Improvement slows in initial claims; expect recent job growth to slow as well

Improvement slows in initial claims; expect recent job growth to slow as well

 

A preliminary note: this morning’s report on housing permits and starts showed improvement across the board in June, although the absolute levels are no better than the low points of 2017 and late 2018-early 2019:

I’ll have more at Seeking Alpha later.

Now let’s turn to yesterday’s report on initial and continuing claims, which have been giving the most up-to-date  snapshot of the continuing  economic impacts of the coronavirus on employment. This week continued the trend of slight improvement to “less awful,” as shown in the below graph of the week over week % change:

There were 1.300 million new claims, only 10,000, or -0.8%, less than one week ago. This is the smallest weekly decline since the peak in claims in early April.

As for continuing claims for the previous week, they declined to 17.338 million, 422,000 less than one week prior (blue in the graph below, vs. red for initial claims):


Although there is slight improvement, this is frankly discouraging, as close to 1% of the workforce is still being laid off and filing for unemployment every week, four months after the onset of the crisis. With special pandemic benefits expiring this month, the economy is set to take a further gigantic hit unless an extension is passed by Congress (which means clearing the GOP Senate). In short, the damage is continuing, and it is continuing to spread out, even if at a slower rate.

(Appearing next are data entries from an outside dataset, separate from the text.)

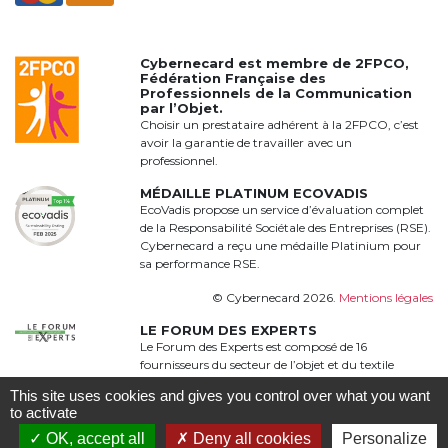
Cybernecard est membre de
2FPCO
,
Fédération Française des
Professionnels de la Communication
par l’Objet.
Choisir un prestataire adhérent à la 2FPCO, c’est
avoir la garantie de travailler avec un
professionnel.
MÉDAILLE PLATINUM ECOVADIS
EcoVadis propose un service d’évaluation complet
de la Responsabilité Sociétale des Entreprises (RSE).
Cybernecard a reçu une médaille Platinium pour
sa performance RSE.
© Cybernecard 2026.
Mentions légales
LE FORUM DES EXPERTS
Le Forum des Experts est composé de 16
fournisseurs du secteur de l’objet et du textile
publicitaire qui proposent une offre complète,
This site uses cookies and gives you control over what you want
qualitative et complémentaire à 360°
to activate
OK, accept all
Deny all cookies
Personalize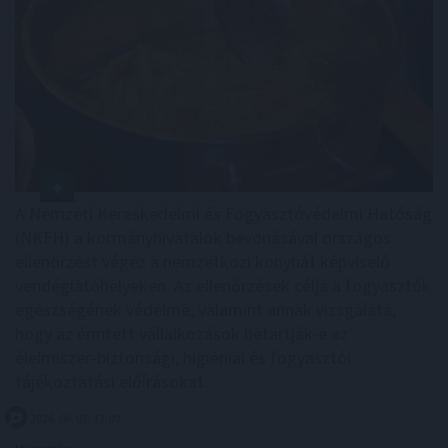
A Nemzeti Kereskedelmi és Fogyasztóvédelmi Hatóság
(NKFH) a kormányhivatalok bevonásával országos
ellenőrzést végez a nemzetközi konyhát képviselő
vendéglátóhelyeken. Az ellenőrzések célja a fogyasztók
egészségének védelme, valamint annak vizsgálata,
hogy az érintett vállalkozások betartják-e az
élelmiszer-biztonsági, higiéniai és fogyasztói
tájékoztatási előírásokat.
2026. 08. 07. 17:00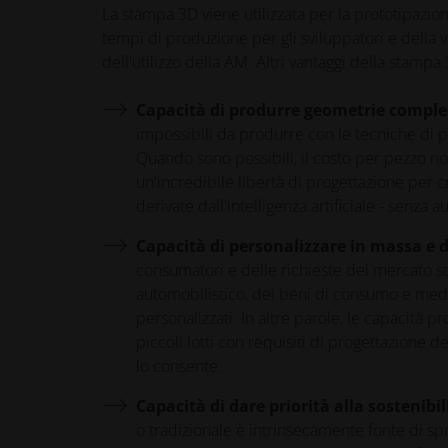
La stampa 3D viene utilizzata per la prototipazi
tempi di produzione per gli sviluppatori e della 
dell'utilizzo della AM. Altri vantaggi della stampa
Capacità di produrre geometrie comple
impossibili da produrre con le tecniche di pr
Quando sono possibili, il costo per pezzo no
un'incredibile libertà di progettazione per
derivate dall'intelligenza artificiale - senza
Capacità di personalizzare in massa e d
consumatori e delle richieste del mercato sta
automobilistico, dei beni di consumo e medic
personalizzati. In altre parole, le capacità 
piccoli lotti con requisiti di progettazione d
lo consente.
Capacità di dare priorità alla sostenibil
o tradizionale è intrinsecamente fonte di sp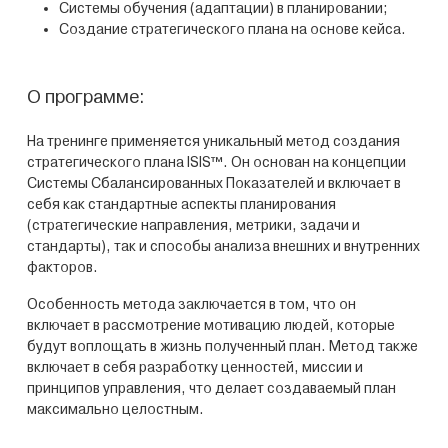
Системы обучения (адаптации) в планировании;
Создание стратегического плана на основе кейса.
О программе:
На тренинге применяется уникальный метод создания
стратегического плана ISIS™. Он основан на концепции
Системы Сбалансированных Показателей и включает в
себя как стандартные аспекты планирования
(стратегические направления, метрики, задачи и
стандарты), так и способы анализа внешних и внутренних
факторов.
Особенность метода заключается в том, что он
включает в рассмотрение мотивацию людей, которые
будут воплощать в жизнь полученный план. Метод также
включает в себя разработку ценностей, миссии и
принципов управления, что делает создаваемый план
максимально целостным.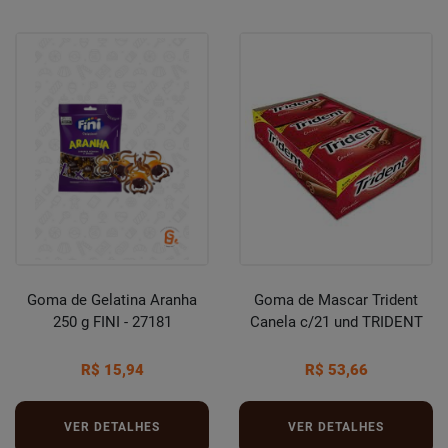
Goma de Gelatina Aranha
Goma de Mascar Trident
250 g FINI - 27181
Canela c/21 und TRIDENT
R$ 15,94
R$ 53,66
VER DETALHES
VER DETALHES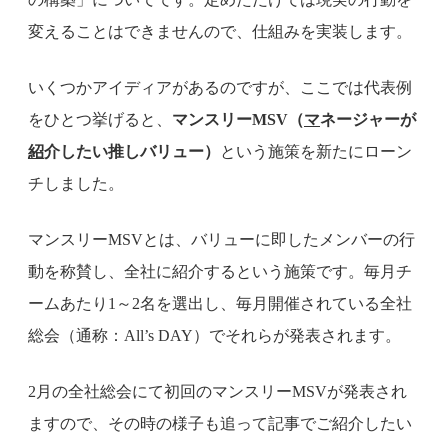
変えることはできませんので、仕組みを実装します。
いくつかアイディアがあるのですが、ここでは代表例
をひとつ挙げると、
マンスリーMSV（
マ
ネージャーが
紹
介したい推しバリュー）
という施策を新たにローン
チしました。
マンスリーMSVとは、バリューに即したメンバーの行
動を称賛し、全社に紹介するという施策です。毎月チ
ームあたり1～2名を選出し、毎月開催されている全社
総会（通称：All’s DAY）でそれらが発表されます。
2月の全社総会にて初回のマンスリーMSVが発表され
ますので、その時の様子も追って記事でご紹介したい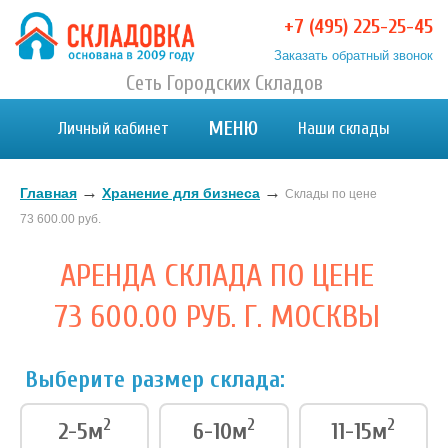
+7 (495) 225-25-45
Заказать обратный звонок
Хранение вещей в Москве и МО. Склад временного
Сеть Городских Складов
Хранение вещей в Москве и МО. Склад временного хранения. Складовка
хранения. Складовка
МЕНЮ
Личный кабинет
Наши склады
→
→
Главная
Хранение для бизнеса
Склады по цене
73 600.00 руб.
АРЕНДА СКЛАДА ПО ЦЕНЕ
73 600.00 РУБ. Г. МОСКВЫ
Выберите размер склада:
2
2
2
2-5м
6-10м
11-15м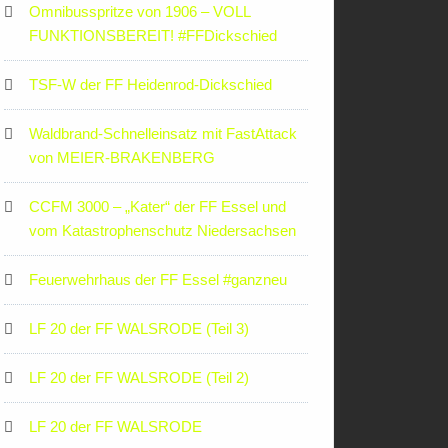
Omnibusspritze von 1906 – VOLL
FUNKTIONSBEREIT! #FFDickschied
TSF-W der FF Heidenrod-Dickschied
Waldbrand-Schnelleinsatz mit FastAttack
von MEIER-BRAKENBERG
CCFM 3000 – „Kater“ der FF Essel und
vom Katastrophenschutz Niedersachsen
Feuerwehrhaus der FF Essel #ganzneu
LF 20 der FF WALSRODE (Teil 3)
LF 20 der FF WALSRODE (Teil 2)
LF 20 der FF WALSRODE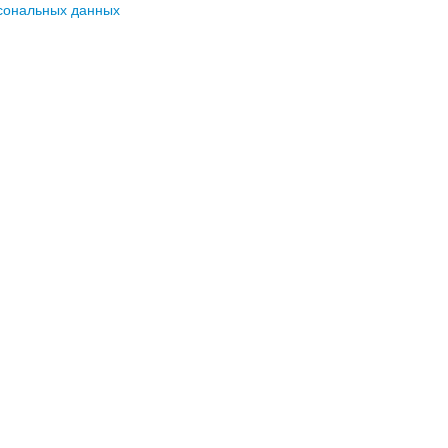
сональных данных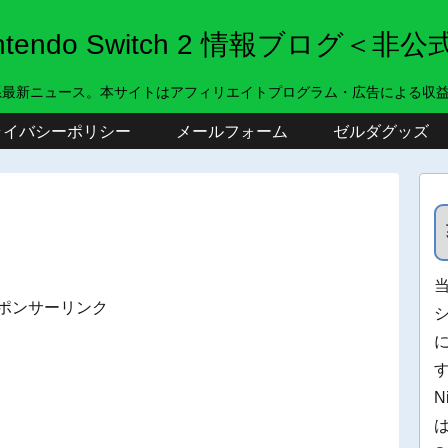
intendo Switch 2 情報ブログ＜非公
系最新ニュース。本サイトはアフィリエイトプログラム・広告による収
ライバシーポリシー
メールフォーム
ゼルダグッズ
ポンサーリンク
N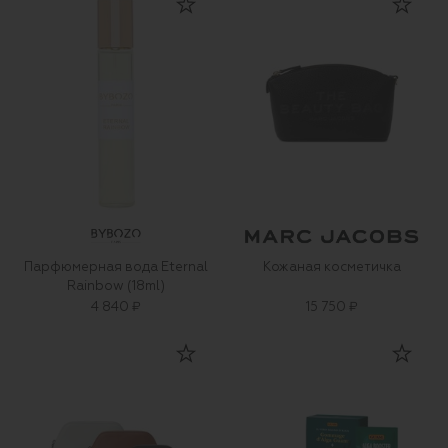
Парфюмерная вода Eternal
Кожаная косметичка
Rainbow (18ml)
4 840 ₽
15 750 ₽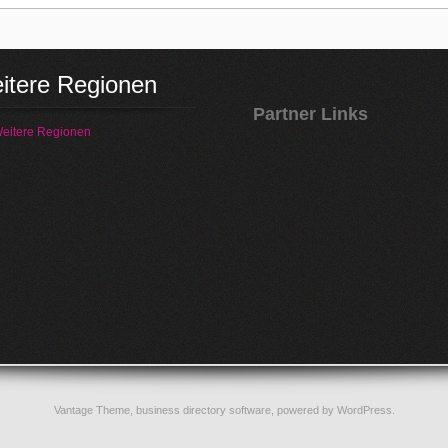
itere Regionen
Partner Links
eitere Regionen
Vantage Theme,
business directory software
, powered by
WordPress
.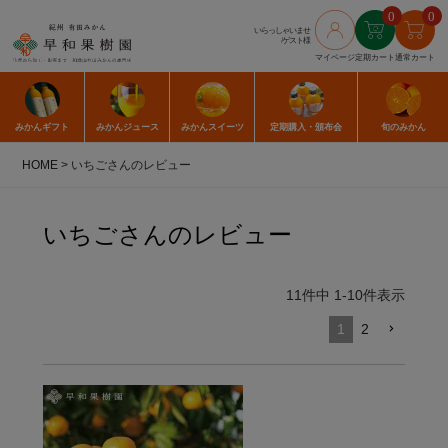
0
0
いらっしゃいませ
/ゲスト様
マイページ
定期カート
通常カート
みかん
ギフト
みかん
ジュース
みかん
スイーツ
定期購入
・頒布会
旬のみかん
HOME
いちごさんのレビュー
いちごさんのレビュー
11
件中
1
-
10
件表示
1
2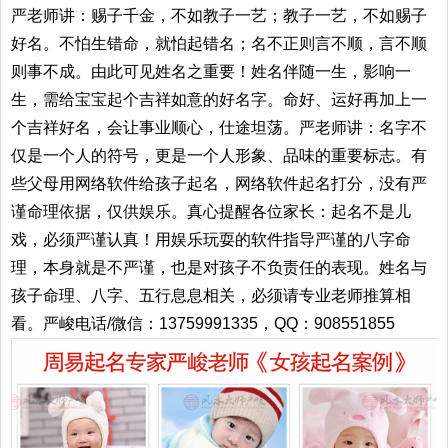
严老师讲：赐子千金，不如教子一艺；教子一艺，不如赐子
好名。不怕生错命，就怕起错名；名不正则言不顺，言不顺
则事不成。由此可见姓名之重要！姓名伴随一生，影响一
生，需给宝宝起个吉祥如意的好名字。命好、运好再加上一
个吉祥好名，会让事业顺心，仕途坦荡。严老师讲：名字不
仅是一个人的符号，更是一个人形象、品味的重要标志。有
些父母用网络软件给孩子起名，网络软件起名打分，没有严
谨命理依据，仅供娱乐。真心提醒各位家长：起名不是儿
戏，必须严谨认真！用娱乐玩耍的软件指导严谨的八字命
理，本身就是不严谨，也是对孩子不负责任的表现。姓名与
孩子命理、八字、五行息息相关，必须请专业老师推算相
看。严峻电话/微信：13759991335，QQ：908551855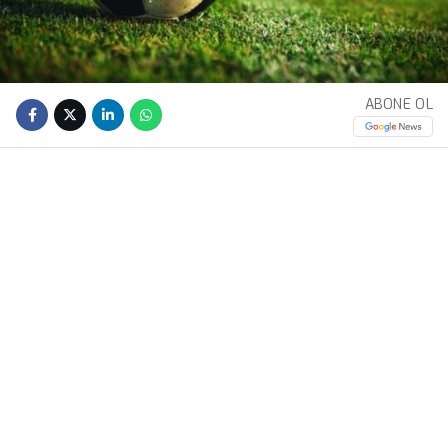
ABONE OL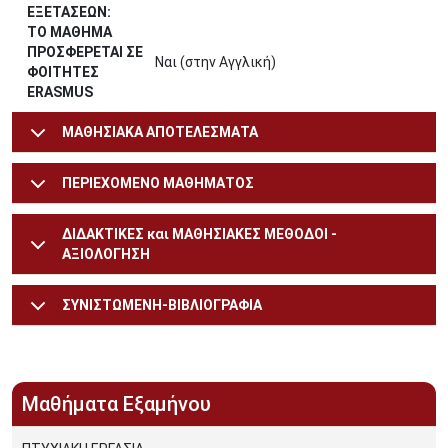
ΕΞΕΤΑΣΕΩΝ:
ΤΟ ΜΑΘΗΜΑ
ΠΡΟΣΦΕΡΕΤΑΙ ΣΕ
Ναι (στην Αγγλική)
ΦΟΙΤΗΤΕΣ
ERASMUS
ΜΑΘΗΣΙΑΚΑ ΑΠΟΤΕΛΕΣΜΑΤΑ
ΠΕΡΙΕΧΟΜΕΝΟ ΜΑΘΗΜΑΤΟΣ
ΔΙΔΑΚΤΙΚΕΣ και ΜΑΘΗΣΙΑΚΕΣ ΜΕΘΟΔΟΙ -
ΑΞΙΟΛΟΓΗΣΗ
ΣΥΝΙΣΤΩΜΕΝΗ-ΒΙΒΛΙΟΓΡΑΦΙΑ
Μαθήματα Εξαμήνου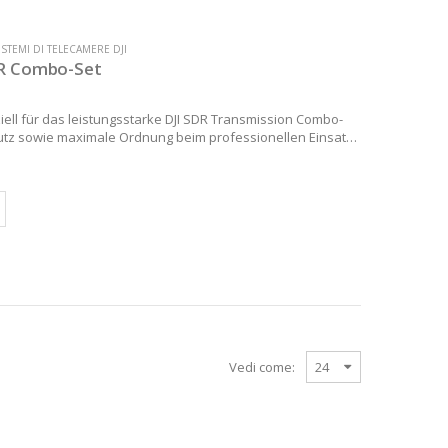
ISTEMI DI TELECAMERE DJI
DR Combo-Set
ell für das leistungsstarke DJI SDR Transmission Combo-
hutz sowie maximale Ordnung beim professionellen Einsatz
Koffer...
Vedi come: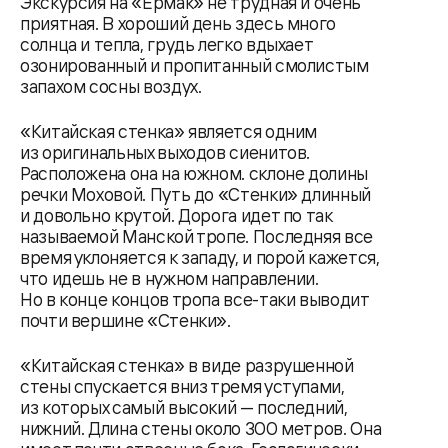
Экскурсия на «Ермак» не трудная и очень
приятная. В хороший день здесь много
солнца и тепла, грудь легко вдыхает
озонированный и пропитанный смолистым
запахом сосны воздух.
«Китайская стенка» является одним
из оригинальных выходов сиенитов.
Расположена она на южном. склоне долины
речки Моховой. Путь до «Стенки» длинный
и довольно крутой. Дорога идет по так
называемой Манской тропе. Последняя все
время уклоняется к западу, и порой кажется,
что идешь не в нужном направлении.
Но в конце концов тропа все-таки выводит
почти вершине «Стенки».
«Китайская стенка» в виде разрушенной
стены спускается вниз тремя уступами,
из которых самый высокий — последний,
нижний. Длина стены около 300 метров. Она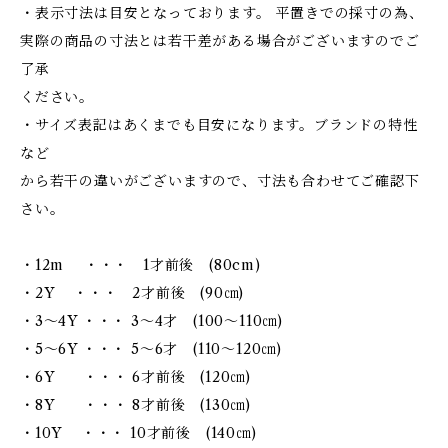
・表示寸法は目安となっております。 平置きでの採寸の為、
実際の商品の寸法とは若干差がある場合がございますのでご
了承
ください。
・サイズ表記はあくまでも目安になります。ブランドの特性
など
から若干の違いがございますので、寸法も合わせてご確認下
さい。
・12m ・・・ 1才前後 (80cm)
・2Y ・・・ 2才前後 (90㎝)
・3～4Y ・・・ 3～4才 (100～110㎝)
・5～6Y ・・・ 5～6才 (110～120㎝)
・6Y ・・・ 6才前後 (120㎝)
・8Y ・・・ 8才前後 (130㎝)
・10Y ・・・ 10才前後 (140㎝)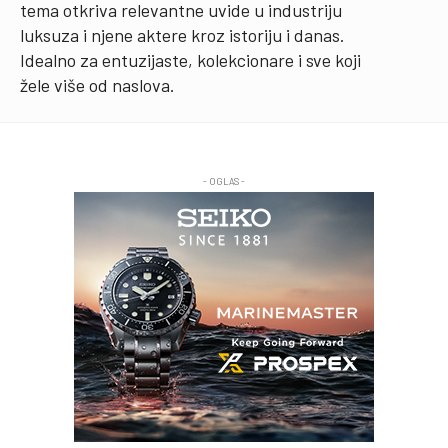
tema otkriva relevantne uvide u industriju
luksuza i njene aktere kroz istoriju i danas.
Idealno za entuzijaste, kolekcionare i sve koji
žele više od naslova.
- OGLAS -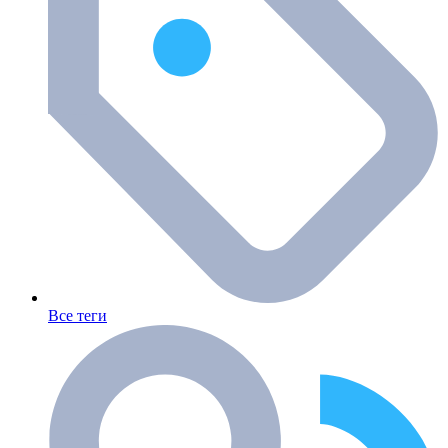
Все теги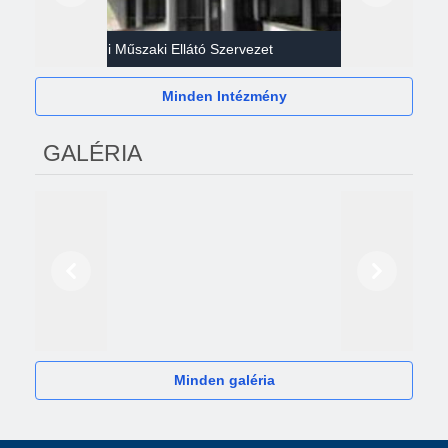
Gazdasági Műszaki Ellátó Szervezet
Héví
Minden Intézmény
GALÉRIA
Előző
Következő
2024
Minden galéria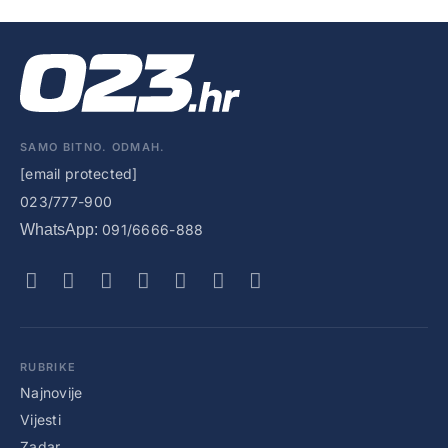
SAMO BITNO. ODMAH.
[email protected]
023/777-900
WhatsApp:
091/6666-888
RUBRIKE
Najnovije
Vijesti
Zadar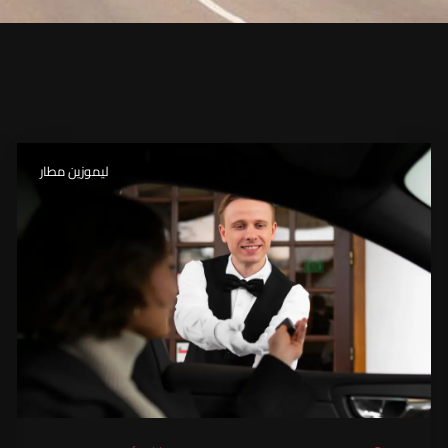
ليموزين مطار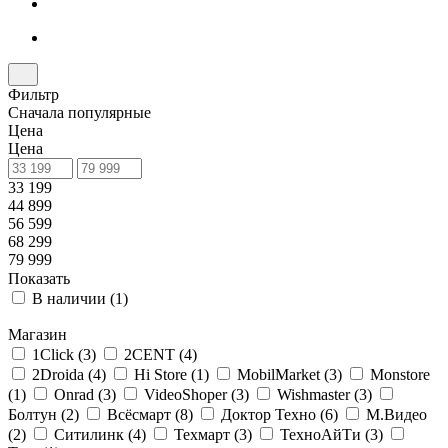
Фильтр
Сначала популярные
Цена
Цена
33 199
44 899
56 599
68 299
79 999
Показать
В наличии (
1
)
Магазин
1Click (
3
)
2CENT (
4
)
2Droida (
4
)
Hi Store (
1
)
MobilMarket (
3
)
Monstore
(
1
)
Onrad (
3
)
VideoShoper (
3
)
Wishmaster (
3
)
Болтун (
2
)
Всёсмарт (
8
)
Доктор Техно (
6
)
М.Видео
(
2
)
Ситилинк (
4
)
Техмарт (
3
)
ТехноАйТи (
3
)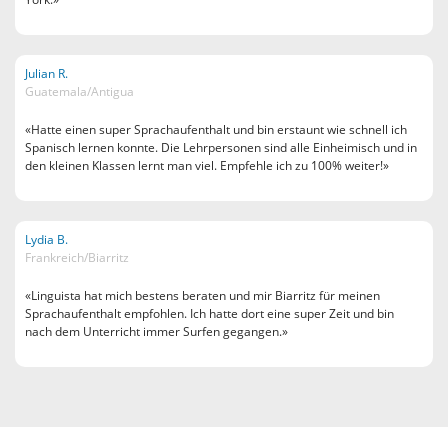
Julian R.
Guatemala/Antigua
«Hatte einen super Sprachaufenthalt und bin erstaunt wie schnell ich
Spanisch lernen konnte. Die Lehrpersonen sind alle Einheimisch und in
den kleinen Klassen lernt man viel. Empfehle ich zu 100% weiter!»
Lydia B.
Frankreich/Biarritz
«Linguista hat mich bestens beraten und mir Biarritz für meinen
Sprachaufenthalt empfohlen. Ich hatte dort eine super Zeit und bin
nach dem Unterricht immer Surfen gegangen.»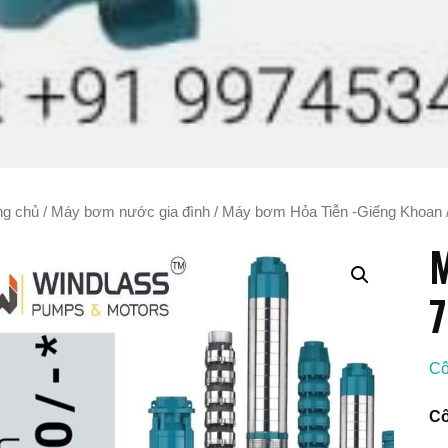
ng chủ
/
Máy bơm nước gia đình
/
Máy bơm Hỏa Tiễn -Giếng Khoan
M
Cô
Cô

Back in the “regular” pre-coronavirus era, one of the ways of forecasting future employment was by tracking the moving average of initial claims, as the trend in initial claims has a lengthy track record of leading overall jobs. Although the claims data is noisy, even averaging over a month, here is the record in two graphs going back 50 years:

Now here is the past few months:

Note that the typical improvement in initial claims during the past 50+ years has almost never been better than +5% (divided by 10 in the graphs). In the past several months, it has been up to 50% (again, divided by 10 in the graphs). But that has now slowed to about 25% (2.5% in the last graph).

We are probably going to get another big positive number in the jobs report for July, for which the survey week is this one. On the other hand, the slowdown in gains in the initial claims numbers means that job gains are likely to slow in the next several jobs reports. And that does not take into account any large-scale re-closing of portions of the economy in many States.